Is there a difference between “jealousy” and “envy?” It seems we often use these terms interchangeably but some have thought or argued that they’re not quite the same. When we discussed the parable of the “prodigal son” in my class, I asked the students if the “older brother” was feeling jealousy or envy (or possibly both?!), or if the distinction was at all meaningful. Most students believed these terms were different words for the same emotion. I was inclined to argue otherwise. In any case, and apropos of the material I’m reading, consider La Rochefoucauld: “Jealousy is in some measure just and reasonable (raisonnable), since it merely aims at keeping something that belongs to us or we think belongs to us, whereas envy is a frenzy (fureur) that cannot bear anything that belongs to others.”
Aaron Ben-Ze’ev says the meaning of these two terms overlap and that “some languages do not even have separate names for these emotions.” Following Ben-Ze’ev, emotions
“toward the fortune of others constitute a common group whose prevalence is related to the importance we attach to the comparison with other in assessing our own value and happiness. This group is divided according to others’ good or bad fortune. The major items in the group of negative emotions toward the good fortunes of others are envy and jealousy; the major emotions in the parallel group directed at the bad fortune of others are pity and compassion.” [….]
Here is a brief introduction to these two emotions from Ben-Ze’ev’s chapter on same which is quite helpful toward distinguishing between jealousy and envy, while conceding some of their common features:
“Envy involves a negative evaluation of our undeserved inferiority, whereas jealousy involves a negative evaluation of the possibility of losing something—typically, a favouable human relationship to someone else. Envy and jealousy would seem to address a similar emotional attitude. Both are concerned with a change in what one has: either the wish to obtain or the fear of loss. The wish in envy is for something one does not have, while in jealousy it is something one fears losing.

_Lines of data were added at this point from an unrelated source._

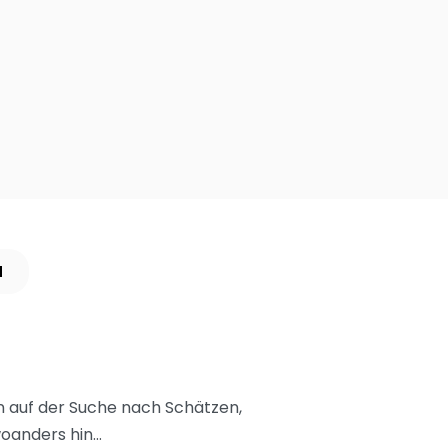
N
 auf der Suche nach Schätzen,
woanders hin…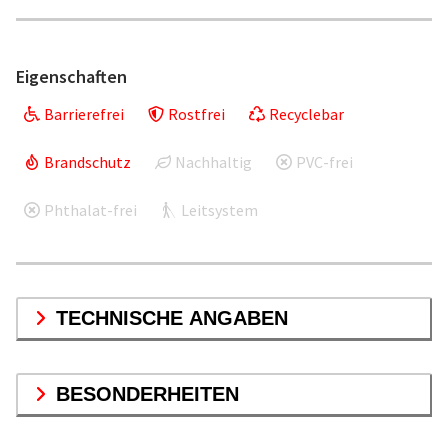
Eigenschaften
Barrierefrei
Rostfrei
Recyclebar
Brandschutz
Nachhaltig
PVC-frei
Phthalat-frei
Leitsystem
TECHNISCHE ANGABEN
BESONDERHEITEN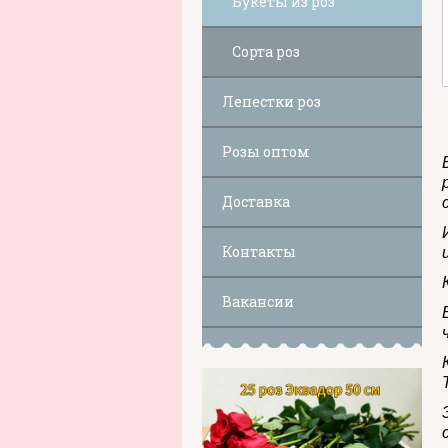
Букеты из роз
Сорта роз
Лепестки роз
Розы оптом
Доставка
Контакты
Вакансии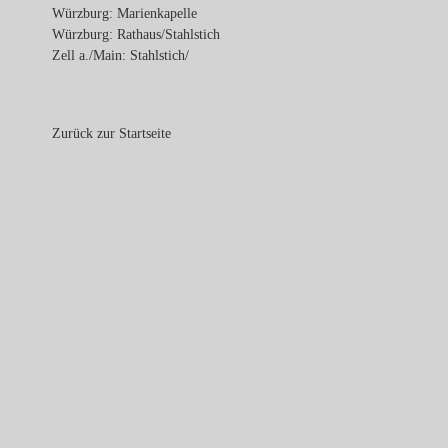
Würzburg: Marienkapelle
Würzburg: Rathaus/Stahlstich
Zell a./Main: Stahlstich/
Zurück zur Startseite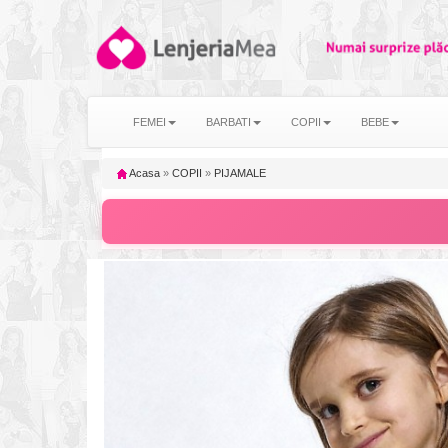
FEMEI
BARBATI
COPII
BEBE
Acasa
»
COPII
»
PIJAMALE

This distinction is not negligible: the wish to obtain something is notably different from the wish not to lose it. Another difference is that jealousy is typically associated with exclusive relationships. Envy has no such restrictions. The focus of concern in envy is our undeserved inferiority. Because inferiority can stem from a variety of factors, envy may be born of any or all of them and not merely from the threatened loss of some human relationships.”
Please see: Aaron Ben Ze’ev, The Subtlety of Emotions (MIT Press, 2000): 327-352. Another useful but far briefer treatment of these two emotions is found in Robert C. Roberts, Emotions: An Essay in Aid of Moral Psychology (Cambridge University Press, 2003): 256-265. The best analysis of the “parable of the prodigal son” (and all of the parables and principal saying of Jesus for that matter) is Ann Wierzbicka’s What Did Jesus Mean? (Oxford University Press, 2001): 300-309, although she does not focus on our two emotions as they apply to the older brother in the parable.